### WHAT YOU HAVE TO DO
Retype the lines below exactly, but only those from the line that has "Thùng gạo âm tủ" through the line that has "Olimpico: il cucciol". Omit every picture.

### RECORDS SHOWN
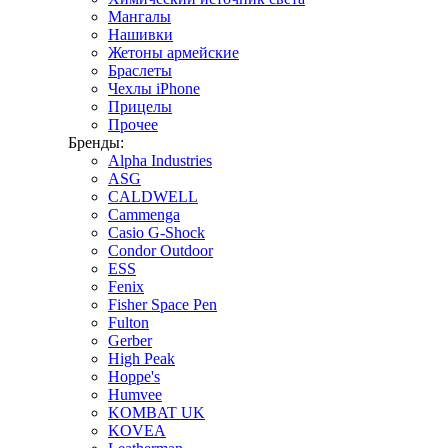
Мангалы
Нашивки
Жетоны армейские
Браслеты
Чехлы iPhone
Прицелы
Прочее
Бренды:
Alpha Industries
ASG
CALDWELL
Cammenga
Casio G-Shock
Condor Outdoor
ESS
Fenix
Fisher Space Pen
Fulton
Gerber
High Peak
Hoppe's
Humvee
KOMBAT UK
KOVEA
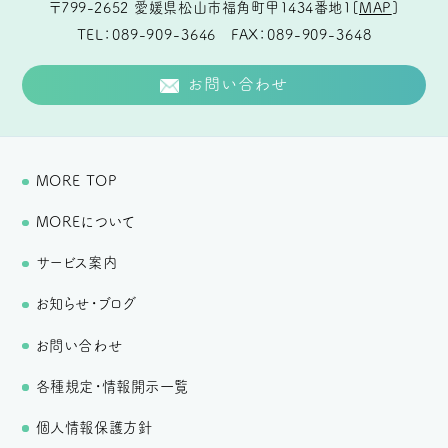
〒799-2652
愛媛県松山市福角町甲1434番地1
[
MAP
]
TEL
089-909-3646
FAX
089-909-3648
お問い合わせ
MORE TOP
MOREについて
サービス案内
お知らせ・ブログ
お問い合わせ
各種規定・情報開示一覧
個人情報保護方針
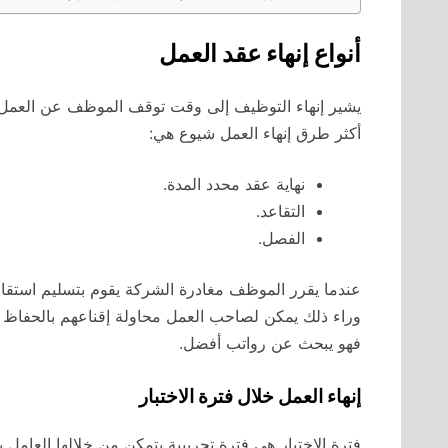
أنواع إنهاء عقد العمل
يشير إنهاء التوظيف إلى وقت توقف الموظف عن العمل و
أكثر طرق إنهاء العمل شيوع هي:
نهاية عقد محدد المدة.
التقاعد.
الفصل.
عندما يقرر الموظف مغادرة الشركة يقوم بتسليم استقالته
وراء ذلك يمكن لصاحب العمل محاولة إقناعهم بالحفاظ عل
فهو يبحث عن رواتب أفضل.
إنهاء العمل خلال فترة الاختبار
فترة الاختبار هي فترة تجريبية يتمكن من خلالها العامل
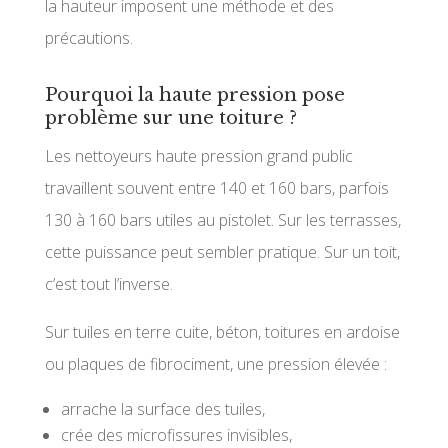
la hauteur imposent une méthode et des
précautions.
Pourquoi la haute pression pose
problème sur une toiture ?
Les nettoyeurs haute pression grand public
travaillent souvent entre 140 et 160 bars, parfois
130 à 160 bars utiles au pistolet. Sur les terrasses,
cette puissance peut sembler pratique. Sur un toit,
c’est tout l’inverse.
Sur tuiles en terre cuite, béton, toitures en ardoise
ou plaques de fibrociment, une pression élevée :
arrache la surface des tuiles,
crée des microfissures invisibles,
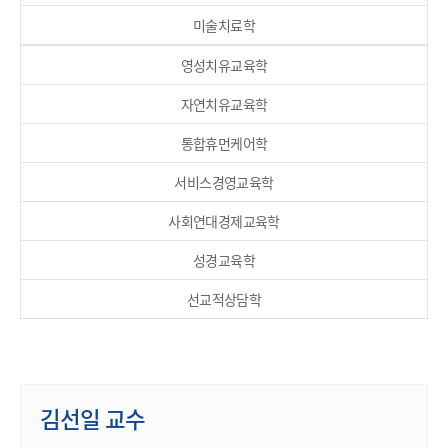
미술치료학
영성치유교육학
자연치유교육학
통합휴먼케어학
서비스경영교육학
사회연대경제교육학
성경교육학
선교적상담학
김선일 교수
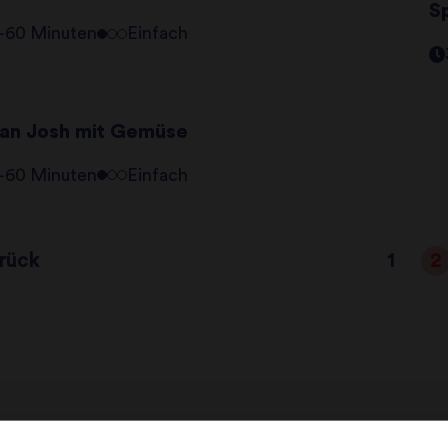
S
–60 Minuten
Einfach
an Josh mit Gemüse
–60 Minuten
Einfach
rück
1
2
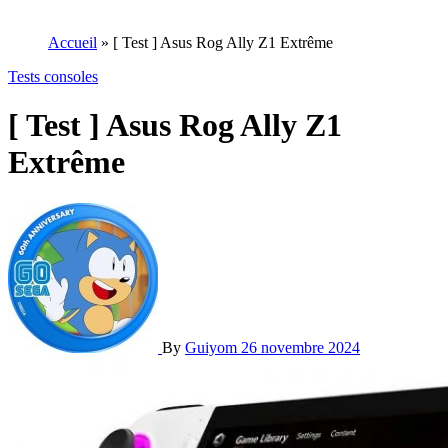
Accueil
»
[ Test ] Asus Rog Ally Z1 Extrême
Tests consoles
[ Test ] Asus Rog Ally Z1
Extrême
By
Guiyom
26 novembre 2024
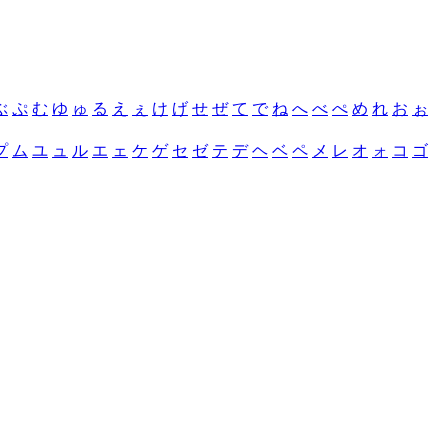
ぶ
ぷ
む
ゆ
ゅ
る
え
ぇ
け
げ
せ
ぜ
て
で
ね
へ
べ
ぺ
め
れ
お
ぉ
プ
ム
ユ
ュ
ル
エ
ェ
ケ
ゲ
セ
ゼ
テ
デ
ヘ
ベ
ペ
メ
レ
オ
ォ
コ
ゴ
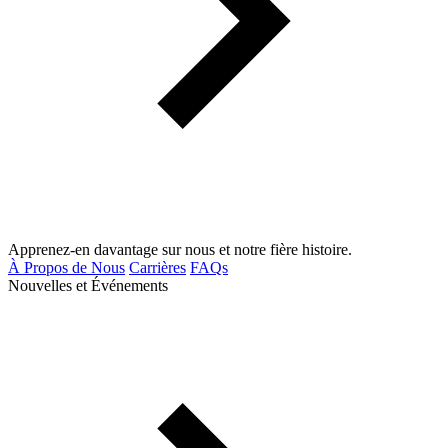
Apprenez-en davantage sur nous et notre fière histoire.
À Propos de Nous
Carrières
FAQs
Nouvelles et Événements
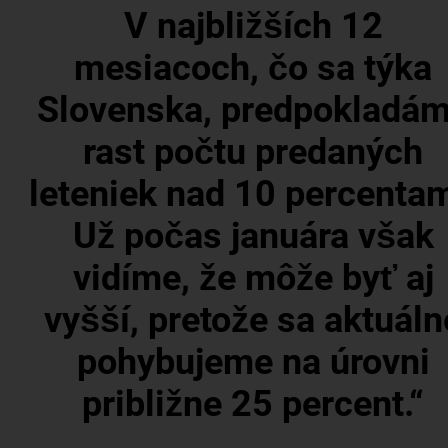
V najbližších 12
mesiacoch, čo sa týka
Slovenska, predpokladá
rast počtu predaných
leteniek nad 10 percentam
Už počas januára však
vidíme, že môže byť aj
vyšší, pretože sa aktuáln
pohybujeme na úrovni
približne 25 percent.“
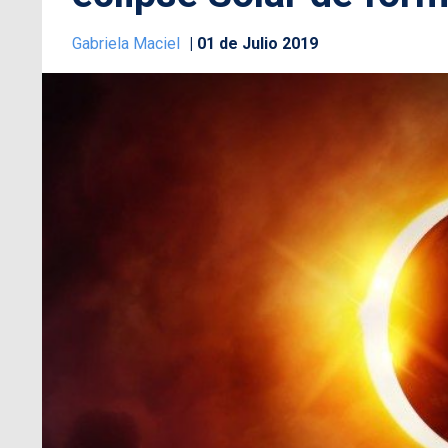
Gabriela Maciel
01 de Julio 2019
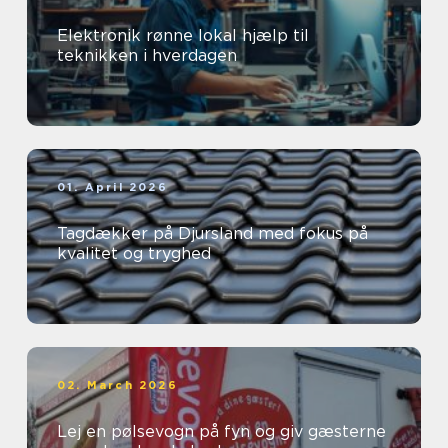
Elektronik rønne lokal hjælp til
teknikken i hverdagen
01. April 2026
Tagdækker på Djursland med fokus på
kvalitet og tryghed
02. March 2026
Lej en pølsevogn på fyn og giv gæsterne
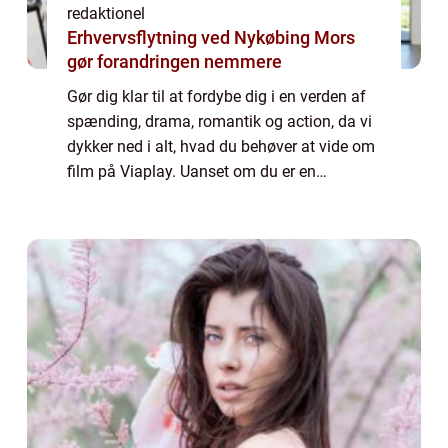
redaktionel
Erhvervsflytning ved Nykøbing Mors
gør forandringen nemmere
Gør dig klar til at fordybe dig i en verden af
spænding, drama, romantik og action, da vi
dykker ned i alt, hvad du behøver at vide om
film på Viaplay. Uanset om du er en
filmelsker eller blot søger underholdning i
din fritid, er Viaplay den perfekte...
--
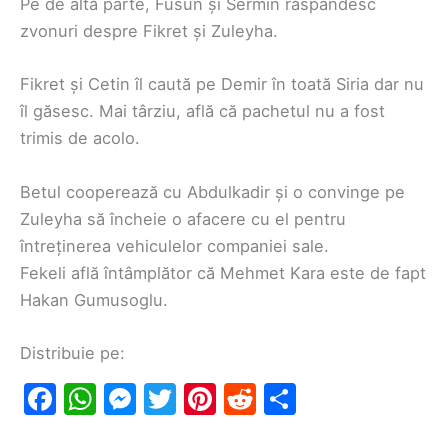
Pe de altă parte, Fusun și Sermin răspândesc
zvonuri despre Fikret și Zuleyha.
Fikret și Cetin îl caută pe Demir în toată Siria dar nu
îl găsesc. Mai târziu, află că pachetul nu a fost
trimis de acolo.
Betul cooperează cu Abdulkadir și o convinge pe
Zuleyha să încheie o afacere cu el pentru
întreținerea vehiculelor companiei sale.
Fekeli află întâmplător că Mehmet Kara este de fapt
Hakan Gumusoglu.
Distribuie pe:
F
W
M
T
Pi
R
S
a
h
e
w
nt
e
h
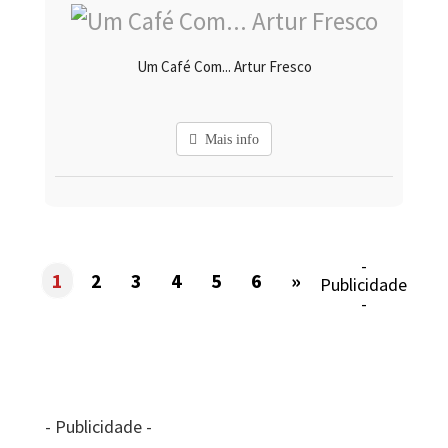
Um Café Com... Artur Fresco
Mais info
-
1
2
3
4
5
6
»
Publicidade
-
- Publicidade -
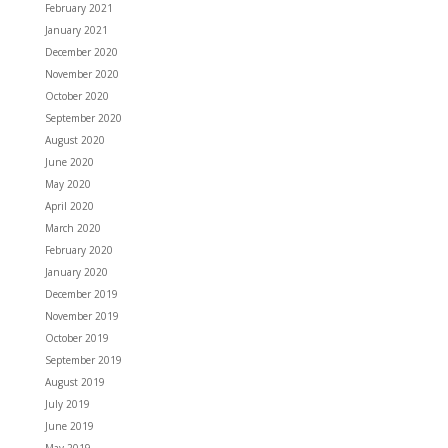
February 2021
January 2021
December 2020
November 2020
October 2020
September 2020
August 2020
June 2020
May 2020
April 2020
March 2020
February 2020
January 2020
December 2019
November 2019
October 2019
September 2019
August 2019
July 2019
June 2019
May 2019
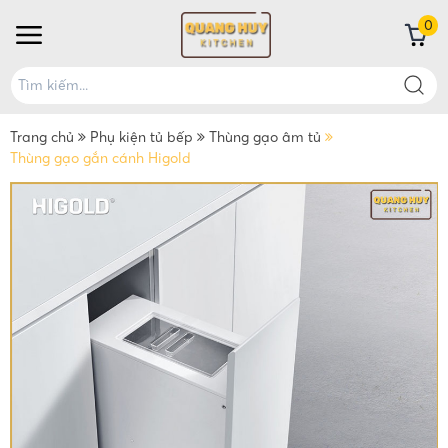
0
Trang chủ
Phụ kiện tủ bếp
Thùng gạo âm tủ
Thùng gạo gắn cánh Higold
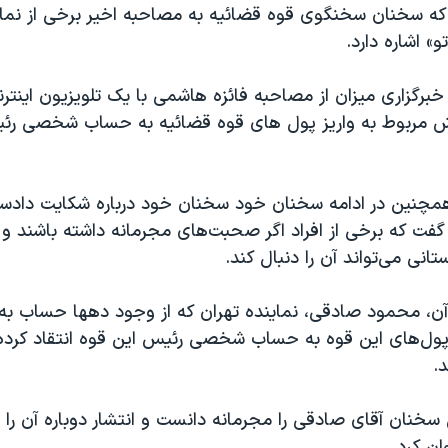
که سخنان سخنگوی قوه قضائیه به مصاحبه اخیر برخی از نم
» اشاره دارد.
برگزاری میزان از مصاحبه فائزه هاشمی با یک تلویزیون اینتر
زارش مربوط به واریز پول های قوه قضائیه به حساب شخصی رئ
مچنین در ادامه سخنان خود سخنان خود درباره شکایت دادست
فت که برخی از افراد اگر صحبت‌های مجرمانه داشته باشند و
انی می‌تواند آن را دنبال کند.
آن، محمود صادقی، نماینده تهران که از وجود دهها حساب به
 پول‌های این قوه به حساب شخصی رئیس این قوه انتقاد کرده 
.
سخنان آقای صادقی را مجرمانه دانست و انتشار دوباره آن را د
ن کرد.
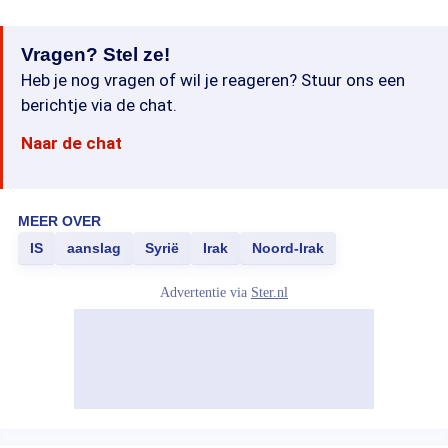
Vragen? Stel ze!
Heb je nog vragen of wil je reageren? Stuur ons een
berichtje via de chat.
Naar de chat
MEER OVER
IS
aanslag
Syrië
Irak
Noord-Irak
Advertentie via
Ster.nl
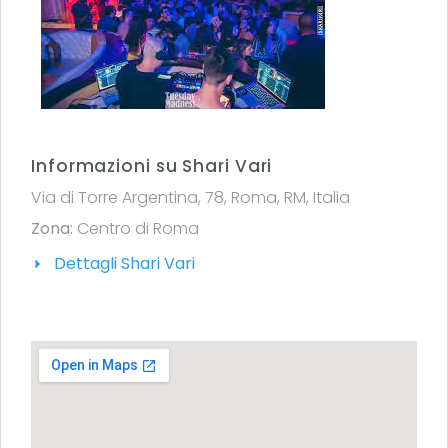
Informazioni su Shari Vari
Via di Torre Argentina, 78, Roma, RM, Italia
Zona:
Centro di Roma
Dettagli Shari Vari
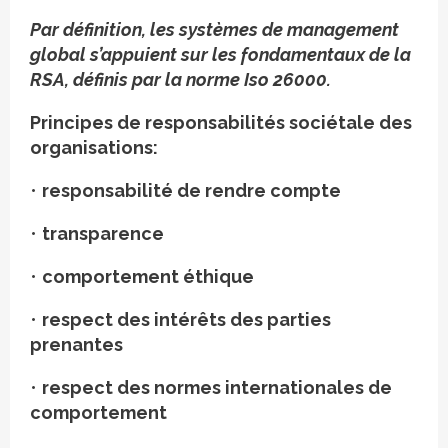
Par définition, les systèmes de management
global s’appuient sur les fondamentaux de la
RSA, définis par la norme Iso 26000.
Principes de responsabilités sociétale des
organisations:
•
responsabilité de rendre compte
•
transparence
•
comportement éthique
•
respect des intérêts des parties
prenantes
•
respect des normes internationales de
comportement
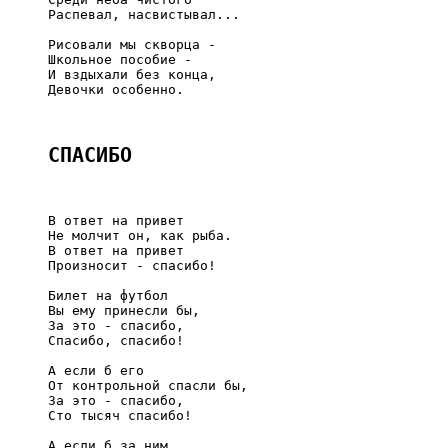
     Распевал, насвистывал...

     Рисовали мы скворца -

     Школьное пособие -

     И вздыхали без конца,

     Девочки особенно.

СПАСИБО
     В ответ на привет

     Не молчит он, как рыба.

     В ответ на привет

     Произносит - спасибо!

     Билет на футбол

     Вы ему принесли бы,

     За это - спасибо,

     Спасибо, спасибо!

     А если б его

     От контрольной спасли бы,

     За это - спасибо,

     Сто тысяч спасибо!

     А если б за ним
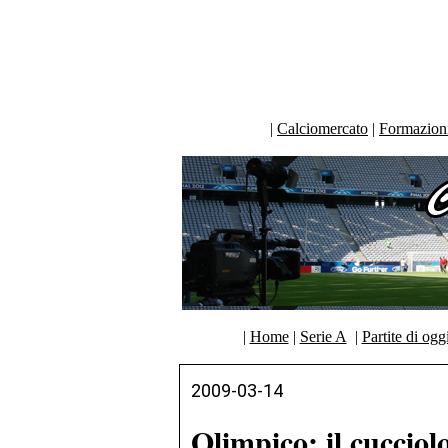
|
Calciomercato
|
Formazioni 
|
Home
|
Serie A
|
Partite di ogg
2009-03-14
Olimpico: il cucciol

### TASK SOLUTION
Thùng gạo âm tủ
Thùng gạo gắn cánh Higold
که سخنان سخنگوی قوه قضائیه به مصاحبه اخیر برخی از نم
» اشاره دارد.
برگزاری میزان از مصاحبه فائزه هاشمی با یک تلویزیون اینتر
زارش مربوط به واریز پول های قوه قضائیه به حساب شخصی رئ
مچنین در ادامه سخنان خود سخنان خود درباره شکایت دادست
فت که برخی از افراد اگر صحبت‌های مجرمانه داشته باشند و
انی می‌تواند آن را دنبال کند.
آن، محمود صادقی، نماینده تهران که از وجود دهها حساب به
 پول‌های این قوه به حساب شخصی رئیس این قوه انتقاد کرده 
.
سخنان آقای صادقی را مجرمانه دانست و انتشار دوباره آن را د
ن کرد.
Vragen? Stel ze!
Heb je nog vragen of wil je reageren? Stuur ons een
berichtje via de chat.
Naar de chat
MEER OVER
IS
aanslag
Syrië
Irak
Noord-Irak
Advertentie via
Ster.nl
Informazioni su Shari Vari
Via di Torre Argentina, 78, Roma, RM, Italia
Zona:
Centro di Roma
Dettagli Shari Vari
Par définition, les systèmes de management
global s’appuient sur les fondamentaux de la
RSA, définis par la norme Iso 26000.
Principes de responsabilités sociétale des
organisations:
•
responsabilité de rendre compte
•
transparence
•
comportement éthique
•
respect des intérêts des parties
prenantes
•
respect des normes internationales de
comportement
     Распевал, насвистывал...

     Рисовали мы скворца -

     Школьное пособие -

     И вздыхали без конца,

     Девочки особенно.

СПАСИБО
     В ответ на привет

     Не молчит он, как рыба.

     В ответ на привет

     Произносит - спасибо!

     Билет на футбол

     Вы ему принесли бы,

     За это - спасибо,

     Спасибо, спасибо!

     А если б его

     От контрольной спасли бы,

     За это - спасибо,

     Сто тысяч спасибо!

     А если б за ним
|
Calciomercato
|
Formazioni 
|
Home
|
Serie A
|
Partite di ogg
2009-03-14
Olimpico: il cucciol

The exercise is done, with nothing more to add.